Artificial intelligence-enabled electrocardiogram to distinguish atrioventricular re-entrant tachycardia from atrioventricular nodal re-entrant tachycardia

Cardiovasc Digit Health J. 2023 Jan 31;4(2):60-67. doi: 10.1016/j.cvdhj.2023.01.004. eCollection 2023 Apr.

Abstract

Background: Accurately determining arrhythmia mechanism from a 12-lead electrocardiogram (ECG) of supraventricular tachycardia can be challenging. We hypothesized a convolutional neural network (CNN) can be trained to classify atrioventricular re-entrant tachycardia (AVRT) vs atrioventricular nodal re-entrant tachycardia (AVNRT) from the 12-lead ECG, when using findings from the invasive electrophysiology (EP) study as the gold standard.

Methods: We trained a CNN on data from 124 patients undergoing EP studies with a final diagnosis of AVRT or AVNRT. A total of 4962 5-second 12-lead ECG segments were used for training. Each case was labeled AVRT or AVNRT based on the findings of the EP study.

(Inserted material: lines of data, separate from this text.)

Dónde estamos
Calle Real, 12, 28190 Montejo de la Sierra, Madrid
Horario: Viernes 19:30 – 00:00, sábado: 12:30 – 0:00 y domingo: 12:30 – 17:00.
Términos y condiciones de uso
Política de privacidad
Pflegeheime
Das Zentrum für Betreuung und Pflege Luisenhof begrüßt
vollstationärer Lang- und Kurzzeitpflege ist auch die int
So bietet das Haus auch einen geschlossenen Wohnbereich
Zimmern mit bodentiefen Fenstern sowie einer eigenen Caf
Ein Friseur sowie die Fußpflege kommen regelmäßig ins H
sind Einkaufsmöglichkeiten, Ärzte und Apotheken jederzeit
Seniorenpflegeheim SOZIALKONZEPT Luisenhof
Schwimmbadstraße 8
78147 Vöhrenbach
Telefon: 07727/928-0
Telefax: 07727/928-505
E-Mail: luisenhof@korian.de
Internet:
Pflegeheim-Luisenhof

The model performance was evaluated against a hold-out test set of 31 patients and compared to an existing manual algorithm.

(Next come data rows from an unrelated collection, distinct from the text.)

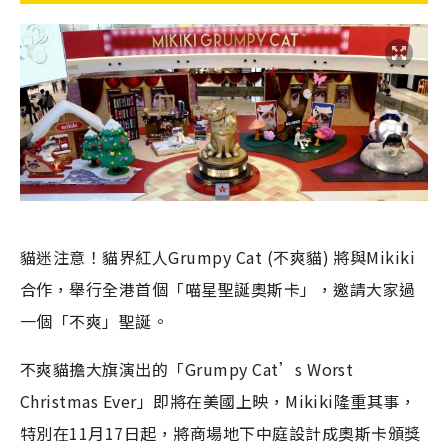
貓迷注意！貓界紅人Grumpy Cat (不爽貓) 將與Mikiki
合作，舉行全港首個「喵星聖誕奧斯卡」，邀請大家過
一個「不爽」聖誕。
不爽貓擔大旗演出的「Grumpy Cat’s Worst
Christmas Ever」即將在美國上映，Mikiki隆重其事，
特別在11月17日起，將商場地下中庭設計成奧斯卡頒獎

Results: The model had an accuracy of 77.4% in distinguishing between AVRT and AVNRT. The area under the receiver operating characteristic curve was 0.80. In comparison, the existing manual algorithm achieved an accuracy of 67.7% on the same test set. Saliency mapping demonstrated the network used the expected sections of the ECGs for diagnoses; these were the QRS complexes that may contain retrograde P waves.

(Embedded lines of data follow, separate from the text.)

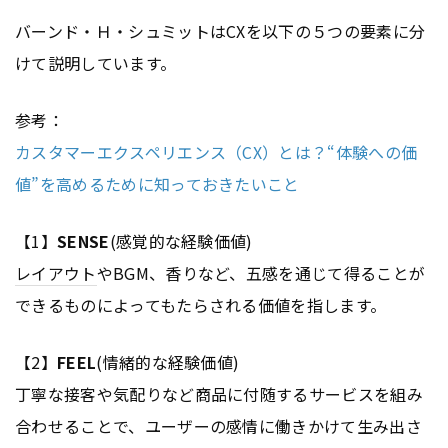
バーンド・Ｈ・シュミットはCXを以下の５つの要素に分
けて説明しています。
参考：
カスタマーエクスペリエンス（CX）とは？“体験への価
値”を高めるために知っておきたいこと
【1】
SENSE
(感覚的な経験価値)
レイアウト
やBGM、香りなど、五感を通じて得ることが
できるものによってもたらされる価値を指します。
【2】
FEEL
(情緒的な経験価値)
丁寧な接客や気配りなど商品に付随するサービスを組み
合わせることで、ユーザーの感情に働きかけて生み出さ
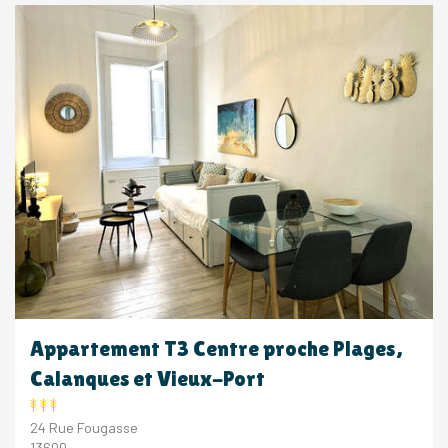
Appartement T3 Centre proche Plages,
Calanques et Vieux-Port
24 Rue Fougasse
13600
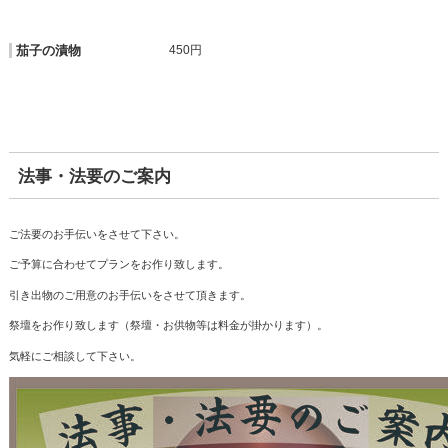
茄子の漬物
450円
法事・法要のご案内
ご法要のお手伝いをさせて下さい。
ご予算に合わせてプランをお作り致します。
引き出物のご用意のお手伝いをさせて頂きます。
祭壇をお作り致します（祭壇・お供物等は料金が掛かります）。
気軽にご相談して下さい。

Conclusion: We describe the first neural network trained to differentiate AVRT from AVNRT. Accurate diagnosis of arrhythmia mechanism from a 12-lead ECG could aid preprocedural counseling, consent, and procedure planning. The current accuracy from our neural network is modest but may be improved with a larger training dataset.

Keywords: Ablation; Artificial intelligence; Atrioventricular nodal re-entrant tachycardia; Atrioventricular re-entrant tachycardia; Electrocardiogram; Electrophysiology study; Machine learning.